Benoit Hamon, ou l’appel à la « vraie gauche »

En meeting à Paris mercredi soir, le candidat à la primaire a mis en avant son ancrage à gauche et attaqué un quinquennat qui a "échoué".

“J’espère que le coeur de la gauche va battre très fort ce soir.” Dès le début de son discours, Benoit Hamon annonce sa stratégie. Au milieu d’un petit gymnase du 11ème arrondissement de Paris mercredi 14 décembre, il s’affirme comme le représentant de la vraie gauche. Celle qui ne croit pas à la croissance du PIB à tout prix, celle qui rejette le consumérisme, celle qui accueille.

“Je veux assumer le rôle de la France, terre d’asile. (…) Le mot hospitalité a un sens dans ce pays”. Première opposition à la “fausse” gauche, donc.

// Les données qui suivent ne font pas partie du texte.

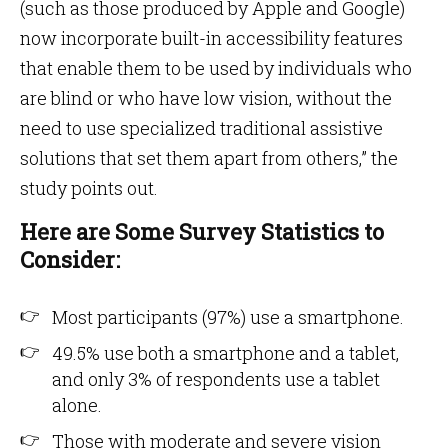
(such as those produced by Apple and Google)
now incorporate built-in accessibility features
that enable them to be used by individuals who
are blind or who have low vision, without the
need to use specialized traditional assistive
solutions that set them apart from others,” the
study points out.
Here are Some Survey Statistics to
Consider:
Most participants (97%) use a smartphone.
49.5% use both a smartphone and a tablet,
and only 3% of respondents use a tablet
alone.
Those with moderate and severe vision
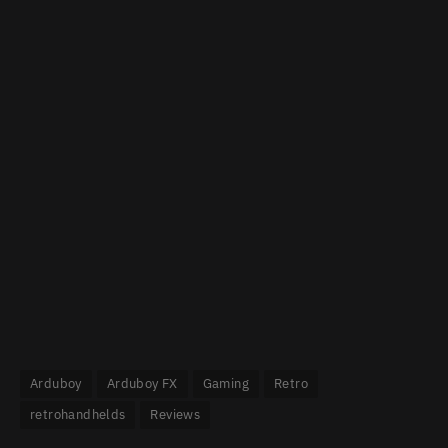
Arduboy
Arduboy FX
Gaming
Retro
retrohandhelds
Reviews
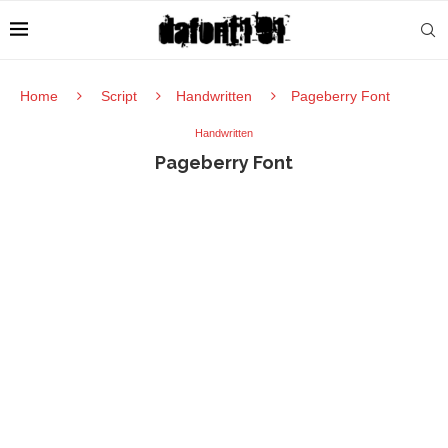
Home
Script
Handwritten
Pageberry Font
Handwritten
Pageberry Font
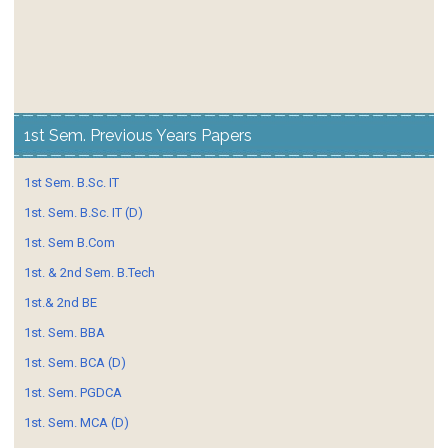
1st Sem. Previous Years Papers
1st Sem. B.Sc. IT
1st. Sem. B.Sc. IT (D)
1st. Sem B.Com
1st. & 2nd Sem. B.Tech
1st.& 2nd BE
1st. Sem. BBA
1st. Sem. BCA (D)
1st. Sem. PGDCA
1st. Sem. MCA (D)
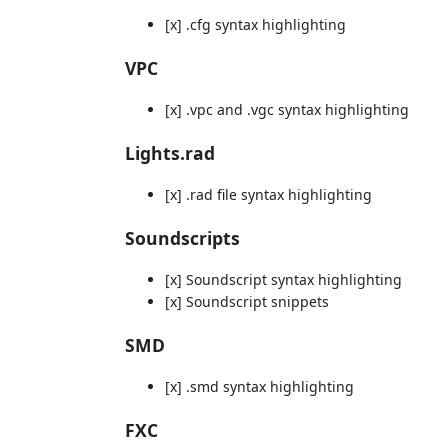
[x] .cfg syntax highlighting
VPC
[x] .vpc and .vgc syntax highlighting
Lights.rad
[x] .rad file syntax highlighting
Soundscripts
[x] Soundscript syntax highlighting
[x] Soundscript snippets
SMD
[x] .smd syntax highlighting
FXC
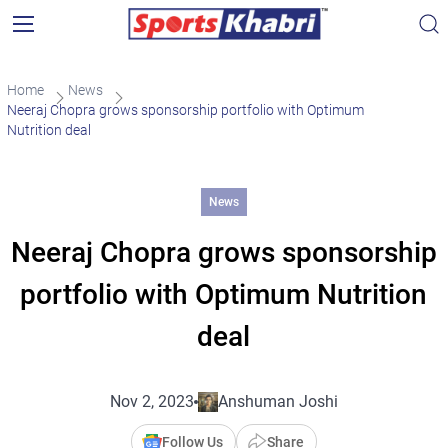
Home
News
Neeraj Chopra grows sponsorship portfolio with Optimum
Nutrition deal
News
Neeraj Chopra grows sponsorship
portfolio with Optimum Nutrition
deal
Nov 2, 2023
Anshuman Joshi
Follow Us
Share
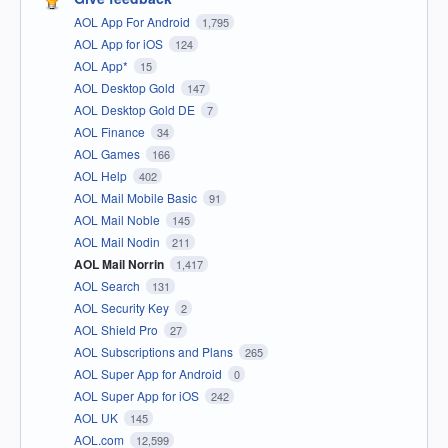
AOL App For Android
1,795
AOL App for iOS
124
AOL App*
15
AOL Desktop Gold
147
AOL Desktop Gold DE
7
AOL Finance
34
AOL Games
166
AOL Help
402
AOL Mail Mobile Basic
91
AOL Mail Noble
145
AOL Mail Nodin
211
AOL Mail Norrin
1,417
AOL Search
131
AOL Security Key
2
AOL Shield Pro
27
AOL Subscriptions and Plans
265
AOL Super App for Android
0
AOL Super App for iOS
242
AOL UK
145
AOL.com
12,599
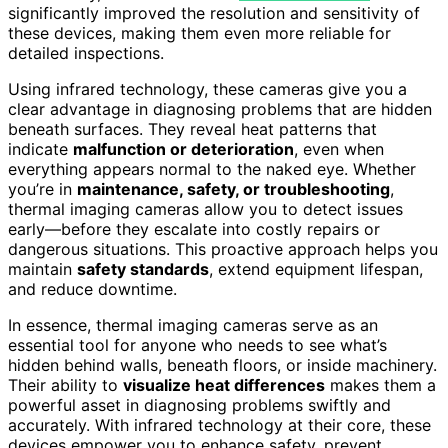
significantly improved the resolution and sensitivity of
these devices, making them even more reliable for
detailed inspections.
Using infrared technology, these cameras give you a
clear advantage in diagnosing problems that are hidden
beneath surfaces. They reveal heat patterns that
indicate
malfunction or deterioration
, even when
everything appears normal to the naked eye. Whether
you’re in
maintenance, safety, or troubleshooting
,
thermal imaging cameras allow you to detect issues
early—before they escalate into costly repairs or
dangerous situations. This proactive approach helps you
maintain
safety standards
, extend equipment lifespan,
and reduce downtime.
In essence, thermal imaging cameras serve as an
essential tool for anyone who needs to see what’s
hidden behind walls, beneath floors, or inside machinery.
Their ability to
visualize heat differences
makes them a
powerful asset in diagnosing problems swiftly and
accurately. With infrared technology at their core, these
devices empower you to enhance safety, prevent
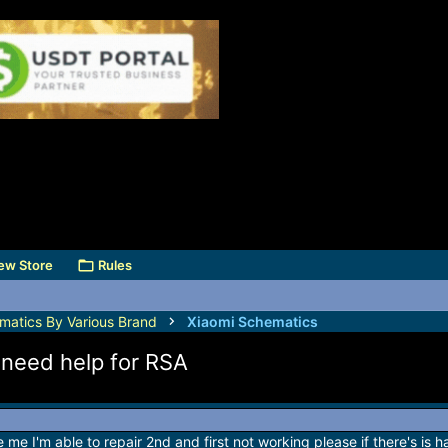
ew Store
Rules
matics By Various Brand
Xiaomi Schematics
 need help for RSA
 me I'm able to repair 2nd and first not working please if there's is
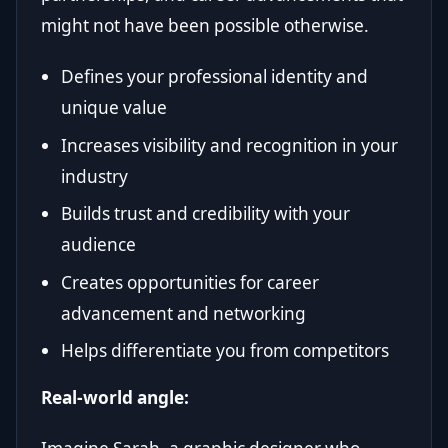
might not have been possible otherwise.
Defines your professional identity and
unique value
Increases visibility and recognition in your
industry
Builds trust and credibility with your
audience
Creates opportunities for career
advancement and networking
Helps differentiate you from competitors
Real-world angle:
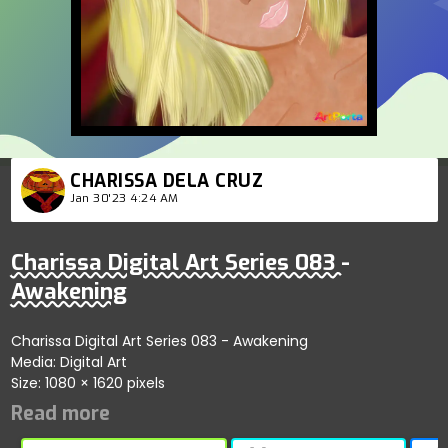
CHARISSA DELA CRUZ
Jan 30'23 4:24 AM
Charissa Digital Art Series 083 -
Awakening
Charissa Digital Art Series 083 - Awakening
Media: Digital Art
Size: 1080 × 1620 pixels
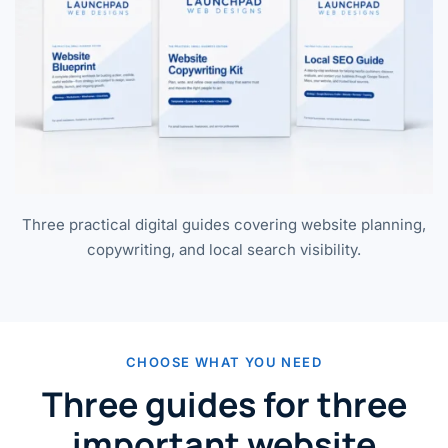
Three practical digital guides covering website planning,
copywriting, and local search visibility.
CHOOSE WHAT YOU NEED
Three guides for three
important website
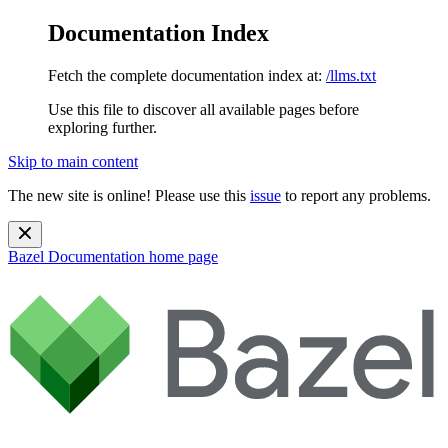
Documentation Index
Fetch the complete documentation index at:
/llms.txt
Use this file to discover all available pages before
exploring further.
Skip to main content
The new site is online! Please use this
issue
to report any problems.
Bazel Documentation
home page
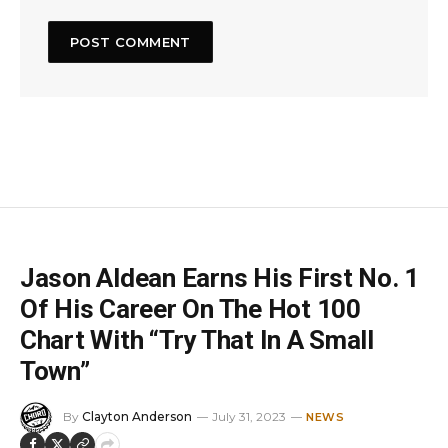
Jason Aldean Earns His First No. 1
Of His Career On The Hot 100
Chart With “Try That In A Small
Town”
By
Clayton Anderson
July 31, 2023
NEWS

Celle de Manuel Valls. “J’avais honte, oui, honte, quand un premier ministre issu de la gauche est allé tancer la chancelière Merkel de ne pas en faire autant en matière de réfugiés”. Hamon joue de la différence, affirme vouloir donner des “moyens plus importants à l’apprentissage du français pour les migrants”, ou encore leur “donner la possibilité de travailler dès trois mois de présence en France”.

Sa cible première, c’est son propre camp. “Dans ce quinquennat, la social-démocratie a échoué sur deux points : le social, et la démocratie”. Il sourit, fier de son bon mot. “Elu président de la République, la première mesure que je déciderai sera l’abrogation de la loi Travail”. Sifflements, et immense ovation dans la salle. Le pacte de responsabilité, le CICE, sont pour lui “40 milliards sacrifiés”, car “la croissance ne revient pas”.

Il préconise un nouveau modèle de développement. Ne plus regarder le PIB, mais le taux d’inégalité, le taux d’éducation, le taux de pauvreté. “Quelle sottise d’avoir cru qu’à travers la croissance du PIB on allait construire le bonheur des individus, comme si le fait d’acheter, de consommer, de renouveler leur garde-robe allait leur apporter du bonheur.”

“Hamon, c’est le PS qui me correspond”

Selon lui, le numérique, la robotisation, vont entraîner la “raréfaction du travail”. Il faut donc “réorganiser la protection sociale”, “réduire le temps de travail”, pour que “chacun choisisse le temps libre qui correspond à son épanouissement personnel”.  Le député parle plus de 2 heures, déroule son programme et ses objectifs ancrés à gauche. Pêle-mêle, un revenu universel d’existence, une revalorisation de tous les minimaux sociaux de 10%, la mise en place d’une “police des discriminations” et du récépissé pour les contrôles de police, la jolie promesse de “sortir du consumérisme”, “doubler la part de l’économie sociale et solidaire”, et… le droit de vote des étrangers aux élections locales. La salle hurle. “Benoît, Benoît !”.

Car Benoît séduit. Clément n’est plus membre du PS depuis deux ans. La raison de cette désertification ? “Je veux faire des choses qui ont plus de sens que militer dans une coquille vide”. La messe (laïque) est dite. Sauf qu’il revient voter à la primaire, pour Benoit Hamon. Parce que le candidat “a compris que la politique n’est pas une somme de propositions techno, qu’elle n’est pas un catalogue La Redoute”. Et parce que “la gauche libérale et autoritaire”, ce n’est “pas sa came”. Pour Basile, l’homme qui est ce soir derrière le pupitre est celui qui “représente le plus les valeurs socialistes”. Alexandre, lui, admet être “complètement perdu après ce quinquennat raté”. Ce “déçu de 2012 et de Hollande” décèle en Hamon une “vision sur les décennies à venir”. Guilhem a également arrêté de militer il y a deux ans. Il ne “soutient plus l’action gouvernementale, qui n’a plus grand chose à voir avec la gauche”. Et refuse de se résigner à avoir Valls comme candidat. “Hamon, c’est le PS qui me correspond”. Comme un air de slogan consumériste.